The Agony and the Ecstasy


There is a Specialist Library for practically anything. Some have grown into substantial businesses but most are run out of premises, usually a family home, where the proprietor has learned to live with the business and retirement isn't an option. As a rule, such libraries are the Fountains of All Knowledge where their own specialist subject is concerned. No general library can possible hope to better the information available from a dedicated specialist. The skill is to keep it manageable, to resist the temptation to install voice mail, to answer the phone within a couple of rings, to respond to every request instantly and to ensure that at the end of the day, the staff settle down over a bottle of wine whilst waiting for the inevitable last minute request for a high res.

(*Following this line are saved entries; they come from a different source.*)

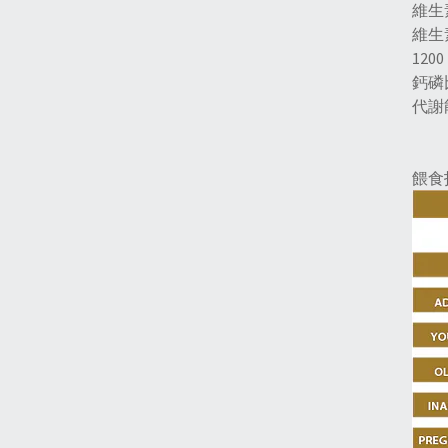
維生素
維生素
1200
鈣磷
代謝能
餵食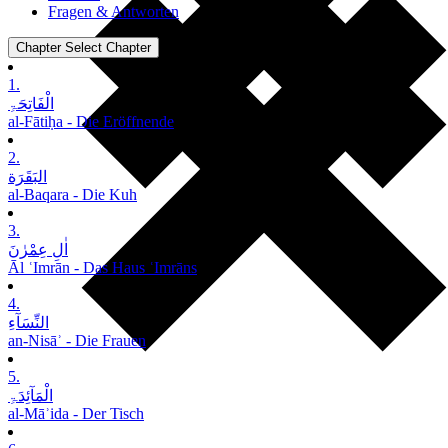
Fragen & Antworten
Chapter
Select Chapter
1.
الْفَاتِحَۃِ
al-Fātiḥa - Die Eröffnende
2.
البَقَرَة
al-Baqara - Die Kuh
3.
اٰلِ عِمْرٰنَ
Āl ʿImrān - Das Haus ʿImrāns
4.
النِّسَآءِ
an-Nisāʾ - Die Frauen
5.
الْمَآئِدَۃِ
al-Māʾida - Der Tisch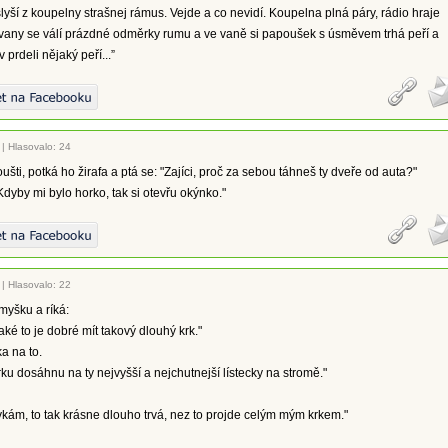
slyší z koupelny strašnej rámus. Vejde a co nevidí. Koupelna plná páry, rádio hraje
 vany se válí prázdné odměrky rumu a ve vaně si papoušek s úsměvem trhá peří a
v prdeli nějaký peří...”
|
Hlasovalo: 24
ušti, potká ho žirafa a ptá se: "Zajíci, proč za sebou táhneš ty dveře od auta?"
"Kdyby mi bylo horko, tak si otevřu okýnko."
|
Hlasovalo: 22
 myšku a ríká:
jaké to je dobré mít takový dlouhý krk."
 na to.
ku dosáhnu na ty nejvyšší a nejchutnejší lístecky na stromě."
lykám, to tak krásne dlouho trvá, nez to projde celým mým krkem."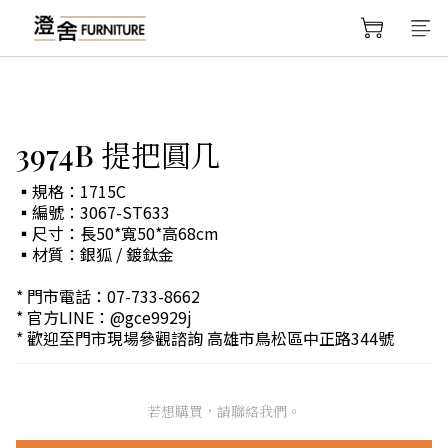
3974B 提把圓几
▪規格：1715C
▪編號：3067-ST633
▪尺寸：長50*寬50*高68cm
▪材質：銀狐 / 鍍鈦金
* 門市電話：07-733-8662
* 官方LINE：@gce9929j
* 歡迎至門市現場參觀諮詢 高雄市鳥松區中正路344號
若想購買，請聯絡我們。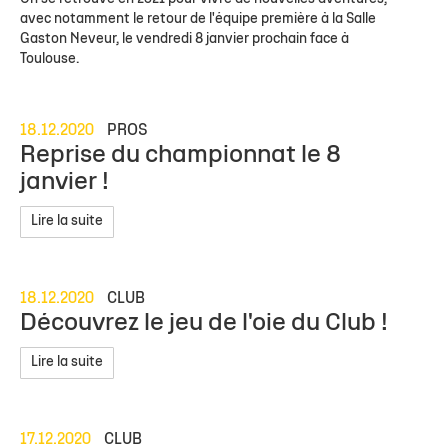
avec notamment le retour de l'équipe première à la Salle
Gaston Neveur, le vendredi 8 janvier prochain face à
Toulouse.
18.12.2020
PROS
Reprise du championnat le 8
janvier !
Lire la suite
18.12.2020
CLUB
Découvrez le jeu de l'oie du Club !
Lire la suite
17.12.2020
CLUB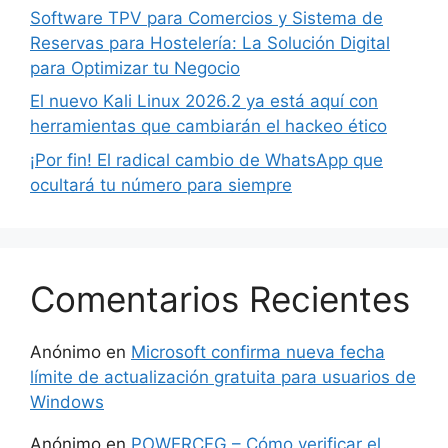
Software TPV para Comercios y Sistema de
Reservas para Hostelería: La Solución Digital
para Optimizar tu Negocio
El nuevo Kali Linux 2026.2 ya está aquí con
herramientas que cambiarán el hackeo ético
¡Por fin! El radical cambio de WhatsApp que
ocultará tu número para siempre
Comentarios Recientes
Anónimo
en
Microsoft confirma nueva fecha
límite de actualización gratuita para usuarios de
Windows
Anónimo
en
POWERCFG – Cómo verificar el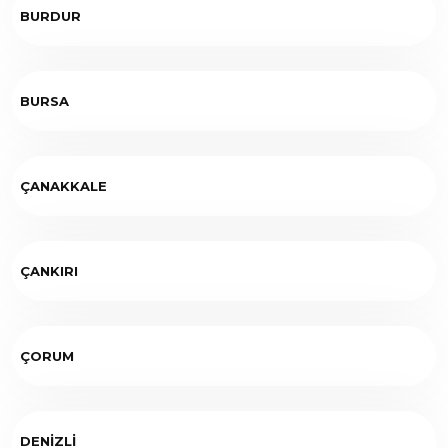
BURDUR
BURSA
ÇANAKKALE
ÇANKIRI
ÇORUM
DENİZLİ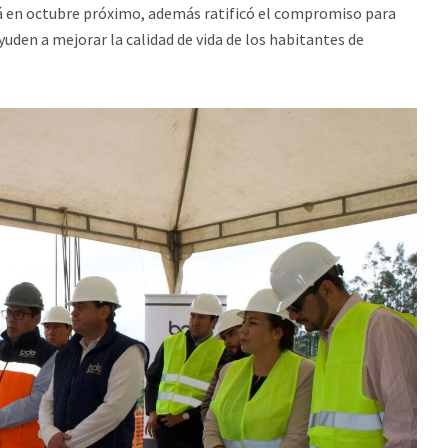
á en octubre próximo, además ratificó el compromiso para
yuden a mejorar la calidad de vida de los habitantes de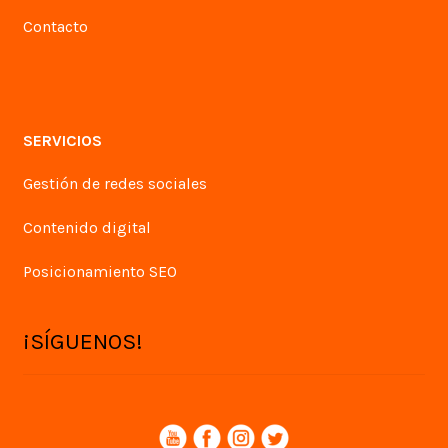
Contacto
SERVICIOS
Gestión de redes sociales
Contenido digital
Posicionamiento SEO
¡SÍGUENOS!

The Agony - the phone fails to ring; when it does you haven't got it; perfect pictures are supplied to meet a specific request but the publication chooses to use a generic image from a huge competitor; a favourite picture researcher retires; the insurance is due; a fine contributor withdraws everything; a computer crashes; the IT specialist who knows everything gets appendicitis; power failures (that's a real downer); a picture gets published with the wrong caption; Royal Mail screws up; a file sheet is mis-filed and could be anywhere; you know you have the right picture but you can't find it.

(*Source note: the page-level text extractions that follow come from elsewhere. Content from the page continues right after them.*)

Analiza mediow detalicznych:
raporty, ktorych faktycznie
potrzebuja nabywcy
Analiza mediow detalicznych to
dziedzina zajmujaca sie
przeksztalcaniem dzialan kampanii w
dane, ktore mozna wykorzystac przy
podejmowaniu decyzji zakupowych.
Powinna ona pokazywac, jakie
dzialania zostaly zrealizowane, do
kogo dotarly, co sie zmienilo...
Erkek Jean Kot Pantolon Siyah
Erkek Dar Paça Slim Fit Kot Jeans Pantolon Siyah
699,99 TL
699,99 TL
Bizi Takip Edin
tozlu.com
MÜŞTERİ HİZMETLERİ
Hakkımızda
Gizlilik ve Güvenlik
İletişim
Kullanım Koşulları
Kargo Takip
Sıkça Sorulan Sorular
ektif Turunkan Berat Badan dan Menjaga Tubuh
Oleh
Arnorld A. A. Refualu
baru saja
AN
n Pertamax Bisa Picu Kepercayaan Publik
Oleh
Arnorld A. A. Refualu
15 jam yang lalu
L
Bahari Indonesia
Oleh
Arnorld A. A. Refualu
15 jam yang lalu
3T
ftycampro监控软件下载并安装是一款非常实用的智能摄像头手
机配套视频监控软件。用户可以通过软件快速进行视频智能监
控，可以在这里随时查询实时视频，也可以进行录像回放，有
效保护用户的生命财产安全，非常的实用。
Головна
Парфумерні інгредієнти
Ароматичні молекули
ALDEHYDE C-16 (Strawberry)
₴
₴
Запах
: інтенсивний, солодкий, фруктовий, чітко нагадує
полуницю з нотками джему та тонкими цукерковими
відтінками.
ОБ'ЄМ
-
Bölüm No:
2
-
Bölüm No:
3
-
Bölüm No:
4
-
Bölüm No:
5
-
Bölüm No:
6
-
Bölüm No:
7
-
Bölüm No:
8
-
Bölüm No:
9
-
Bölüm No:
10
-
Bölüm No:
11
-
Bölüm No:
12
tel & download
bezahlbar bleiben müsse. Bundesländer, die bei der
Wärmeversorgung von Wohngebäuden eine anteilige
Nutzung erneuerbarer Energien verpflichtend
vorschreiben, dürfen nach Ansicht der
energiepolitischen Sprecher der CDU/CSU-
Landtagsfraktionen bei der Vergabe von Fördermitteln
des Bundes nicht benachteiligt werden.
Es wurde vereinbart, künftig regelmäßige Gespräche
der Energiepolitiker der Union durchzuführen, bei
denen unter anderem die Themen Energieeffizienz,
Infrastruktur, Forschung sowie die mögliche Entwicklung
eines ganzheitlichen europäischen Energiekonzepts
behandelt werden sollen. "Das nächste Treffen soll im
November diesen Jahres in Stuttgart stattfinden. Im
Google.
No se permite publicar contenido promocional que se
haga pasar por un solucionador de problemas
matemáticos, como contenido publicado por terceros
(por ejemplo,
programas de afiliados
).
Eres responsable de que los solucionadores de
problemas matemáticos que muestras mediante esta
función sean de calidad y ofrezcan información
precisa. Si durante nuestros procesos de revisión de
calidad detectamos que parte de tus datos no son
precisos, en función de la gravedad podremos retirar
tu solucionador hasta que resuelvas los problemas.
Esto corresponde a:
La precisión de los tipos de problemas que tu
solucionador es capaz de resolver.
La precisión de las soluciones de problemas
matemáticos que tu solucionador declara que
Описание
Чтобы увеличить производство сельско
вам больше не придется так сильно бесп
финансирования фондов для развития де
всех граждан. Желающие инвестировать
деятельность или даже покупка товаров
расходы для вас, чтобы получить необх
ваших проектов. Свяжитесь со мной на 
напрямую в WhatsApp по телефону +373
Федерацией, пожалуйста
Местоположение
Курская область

The Ecstasy - phone, fax and e-mail erupt at the same time; a double page spread which looks wonderful; a big picture on a page with a tiny one beside it supplied by a huge competitor; a big book with pictures by nobody else; supplying something unusual which nobody else has and the astonishment of the picture researcher; the researcher who calls just to say hallo at the end of a day spent in front of a computer screen; the 'eureka' moment when you find exactly the right image in the files; the researchers who call to say thank you; the contributors who don't complain but stay with you because they like you; the client who isn't doing three books as planned - but ten; the magic moment when you discover how to do something with your laptop without having to ask the IT specialist with appendicitis.


Specialist libraries are one of the great treasures in the business of supplying images. Without them, publishers will soon find it difficult to find anything which is not a generic image. Obscure portal dolmens in Ireland, Accrington looking as if it might be a nice place to move to, Canary Wharf when there was nothing there, the Eden Project when it was a hole in the ground, domestic oak gate posts, the first occasion Bob Dylan ever performed in London - none one of these are likely to be easily accessible from a huge library because no huge library would bother with them. Specialist Libraries take time and make an effort to fill the gaps - and the gaps are very big and getting bigger.